Exocrine – Maelstrom

Het is een misdrijf dat we Exocrine pas met zijn vierde album Maelstrom voor het eerst te genieten krijgen. Eigenlijk is dat bijna een beledigende titel. Want waar een maalstroom alles onsamenhangend meesleurt, zit de technische industrial death metal van dit kwartet organisch in elkaar. Meteen ook het voornaamste punt waarmee de Fransen het verschil maken tegenover hun overdadig virtuoze genregenoten.

Puur melodieus is het al een spektakelstuk. Laaiende arpeggio’s en kwikzilveren meloriffs rijgen de noten als parels aan een snoer. Zoete snaartapenades, waar de bas vlijtig aan meedoet, tonen dat het allemaal heus niet zo bruut of chaotisch moet. Iets dat Gorod ook kan, maar de eenvoudige leidmelodie die de Bordeaux-bewoners over hun taps masseren, maakt het toch weer net dat tikkeltje anders.
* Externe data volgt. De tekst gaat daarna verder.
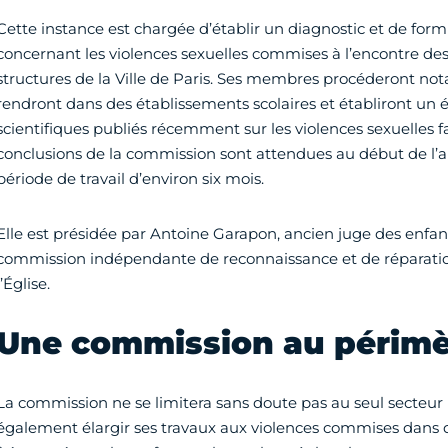
Cette instance est chargée d’établir un diagnostic et de form
concernant les violences sexuelles commises à l’encontre des
structures de la Ville de Paris. Ses membres procéderont no
rendront dans des établissements scolaires et établiront un é
scientifiques publiés récemment sur les violences sexuelles fa
conclusions de la commission sont attendues au début de l’an
période de travail d’environ six mois.
Elle est présidée par Antoine Garapon, ancien juge des enfant
commission indépendante de reconnaissance et de réparation
l’Église.
Une commission au périmèt
La commission ne se limitera sans doute pas au seul secteur p
également élargir ses travaux aux violences commises dans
Een veel duidelijker verschil met die andere Franse technische deathmetalschoonheid is het bijna Mechina-achtige industrial metalinfuus waar Exocrine sommige composities aan legt. Astronomische keyboards scheppen ruimte onder torende refreingewelven, waar in het begin cleane zang in opduikt. Lumineuze synthesizerpulsen leiden de zwaardere basdrumgestuurde riffdreunen in en ze blijven die bijlichten terwijl ze intreden. Abyssal Flesh smelt villende arpeggio’s, epische keyboardladingen en pittige melodieraffinage samen tot een ware demonstratie van wat je je bij technische industrial death metal moet voorstellen.
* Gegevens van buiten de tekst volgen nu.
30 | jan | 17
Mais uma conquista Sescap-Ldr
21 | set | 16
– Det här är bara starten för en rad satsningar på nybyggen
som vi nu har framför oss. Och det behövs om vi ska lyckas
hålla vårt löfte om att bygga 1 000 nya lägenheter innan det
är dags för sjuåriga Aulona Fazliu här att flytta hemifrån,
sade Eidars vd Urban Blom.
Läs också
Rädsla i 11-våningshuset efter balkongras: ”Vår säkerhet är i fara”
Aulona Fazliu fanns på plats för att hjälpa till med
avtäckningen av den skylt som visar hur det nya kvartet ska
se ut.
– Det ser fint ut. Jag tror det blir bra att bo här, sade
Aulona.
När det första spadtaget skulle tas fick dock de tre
Let in datzelfde nummer ook eens op de spitante riffs die een paar keer een noot op elke blastbeat spelden. Een bijzonder effect, dat ook in andere songs terug keert. Door de eerder op hoge tonen gebaseerde gitaarregeling met de gelijktijdige snaredrum, lijkt het alsof de snaredrum op een gitaarsnaar rammelt. De drumsound is overigens ook atypisch. Die heeft iets klinisch, doordat de triggers nogal lucide ingemixt zijn. Niettegenstaande nemen snelle basdrumtripletten, die als overgang naar een volgende riff zelfs nog eventjes een vitesse opschakelen en de blasthakselaar regelmatig hun momenten.
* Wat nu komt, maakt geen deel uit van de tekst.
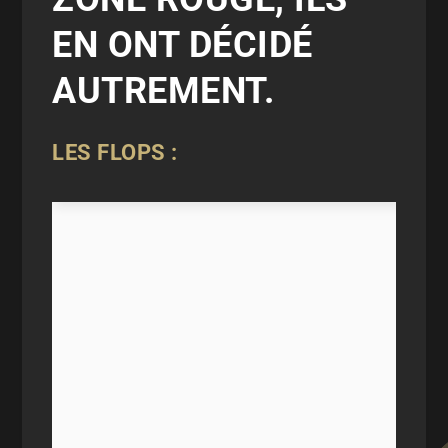
EN ONT DÉCIDÉ
AUTREMENT.
LES FLOPS :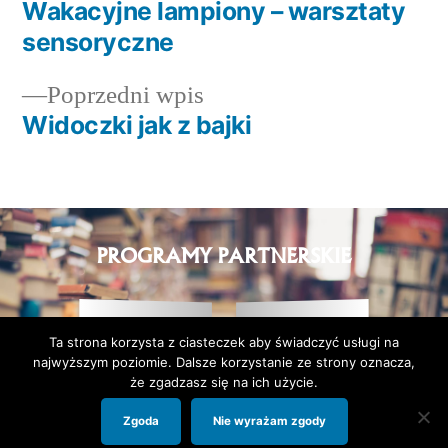
Wakacyjne lampiony – warsztaty
sensoryczne
Poprzedni wpis
Widoczki jak z bajki
PROGRAMY PARTNERSKIE
Ta strona korzysta z ciasteczek aby świadczyć usługi na
najwyższym poziomie. Dalsze korzystanie ze strony oznacza,
że zgadzasz się na ich użycie.
Zgoda
Nie wyrażam zgody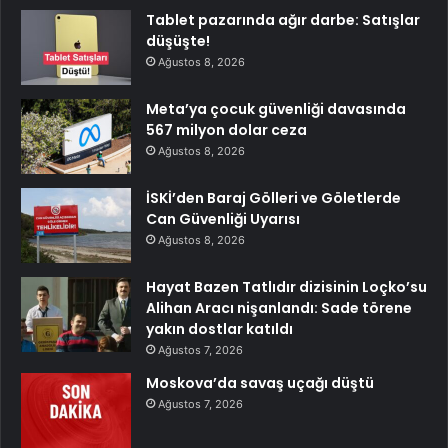
Tablet pazarında ağır darbe: Satışlar
düşüşte!
Ağustos 8, 2026
Meta’ya çocuk güvenliği davasında
567 milyon dolar ceza
Ağustos 8, 2026
İSKİ’den Baraj Gölleri ve Göletlerde
Can Güvenliği Uyarısı
Ağustos 8, 2026
Hayat Bazen Tatlıdır dizisinin Loçko’su
Alihan Aracı nişanlandı: Sade törene
yakın dostlar katıldı
Ağustos 7, 2026
Moskova’da savaş uçağı düştü
Ağustos 7, 2026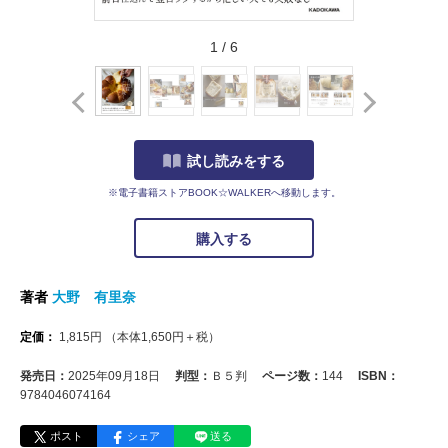
1
/
6
試し読みをする
※電子書籍ストアBOOK☆WALKERへ移動します。
購入する
著者
大野 有里奈
定価：
1,815
円
（本体
1,650
円＋税）
発売日：
2025年09月18日
判型：
Ｂ５判
ページ数：
144
ISBN：
9784046074164
ポスト
シェア
送る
Die lucide drumsound heeft wel degelijk nut. In elke song ontwikkelen zich namelijk enkele atmosferische rustpunten. Soms met zalvende, tropische gitaarrelaxatie in een jazzy effect. In The Wreck echter een eerste (en niet laatste) keer met een zwoele trompet. Andermaal is het klasse hoe Exocrine die intermezzo’s vervolgens ‘metalliseert’. Dankzij de drums die het zonder de sfeer te verpesten toch met de nodige menselijke energie sturen, maar ook door een agressievere distortion op de gitaren te zetten of door gecoupeerde basdrumriffs onder de trompet te drillen. Net als de drum liggen de vliezig aangeblazen grunts met af en toe een vochtige guttural of een zeldzame squael onder een fluwelen deken.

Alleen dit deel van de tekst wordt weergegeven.